Misadventures in BaaS - Back to Basics in Partner Management
Banking as a Service (or BaaS) has been catching the limelight for a few years now, both in the US and Europe. Built on the backbone of modern API frameworks, banks and fintechs can collaborate to scale their products and services through new third party channels.
Celent has been covering this space for some time, and I recently published Adventures in the Open Banking Ecosystem: Considerations for Corporate Banking Partnerships, which discusses some of the gives and gets of a fintech-bank partnership. Potential partners must ask some tough questions of each other (and themselves) and have a real world reality check about culture, commercials, technology, operations, and risk. Ultimately it is the bank that is regulated and will be the party to bear regulatory wrath if things to go wrong.

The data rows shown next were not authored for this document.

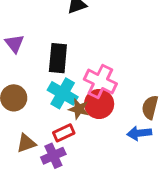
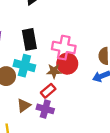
cyan cross: (63, 93) -> (24, 66), moved
purple cross: (53, 156) -> (45, 109), turned -35

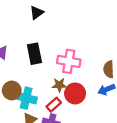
red circle: (67, 64) -> (75, 93), moved
cyan cross: (24, 66) -> (26, 98), moved

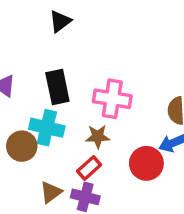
red circle: (75, 93) -> (146, 163), moved
cyan cross: (26, 98) -> (47, 128), moved

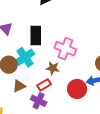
cyan cross: (47, 128) -> (25, 57), turned 30
brown triangle: (51, 192) -> (19, 86), moved

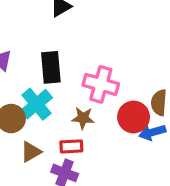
red rectangle: (44, 85) -> (71, 146), turned 32
red circle: (77, 89) -> (134, 117), moved

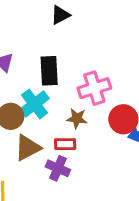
pink cross: (101, 84) -> (94, 88), turned -36
brown triangle: (31, 152) -> (28, 148), size x1.4

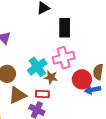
black rectangle: (49, 71) -> (65, 28), moved
cyan cross: (35, 104) -> (37, 67), moved

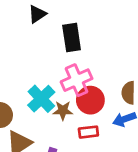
red circle: (82, 79) -> (90, 100), moved
red rectangle: (42, 94) -> (88, 132), moved

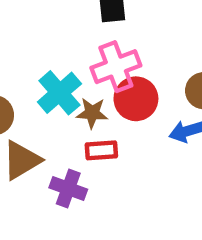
red rectangle: (88, 132) -> (101, 150), moved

Events surrounding SVB, Signature Bank and First Republic Bank have driven unease about the health of some banks this last quarter. Separately, recent news about Cross River Bank receiving a consent order from the FDIC will no doubt raise new concerns about the role of fintechs and innovative BaaS operating models. Just last summer, Blue Ridge Bank also received a consent order from the OCC.
Although Celent advocates a partnership model for BaaS adventures rather than a traditional vendor management approach, the bank in the relationship always bears the most risk. As a regulated entity, the bank must have the risk appetite for partners performing banking services on their behalf, such as adding accounts, acquiring balances, originating loans – and execute oversight of these activities. This approach, and the limits of risk tolerance, must be agreed at the highest level by business, operations, compliance, and risk management executives.
Building new bank-fintech partnerships may require training new muscles by both parties, but special consideration must be given to risk assessments and operational due diligence if BaaS and embedded finance misadventures are to be avoided. It is inevitable that the heightened risk sensitivity around the banking ecosystem will only encourage closer regulatory attention to bank-fintech partnerships. Banks must manage partners responsibly, hold them accountable, and not take on undue risk as they seek growth opportunities.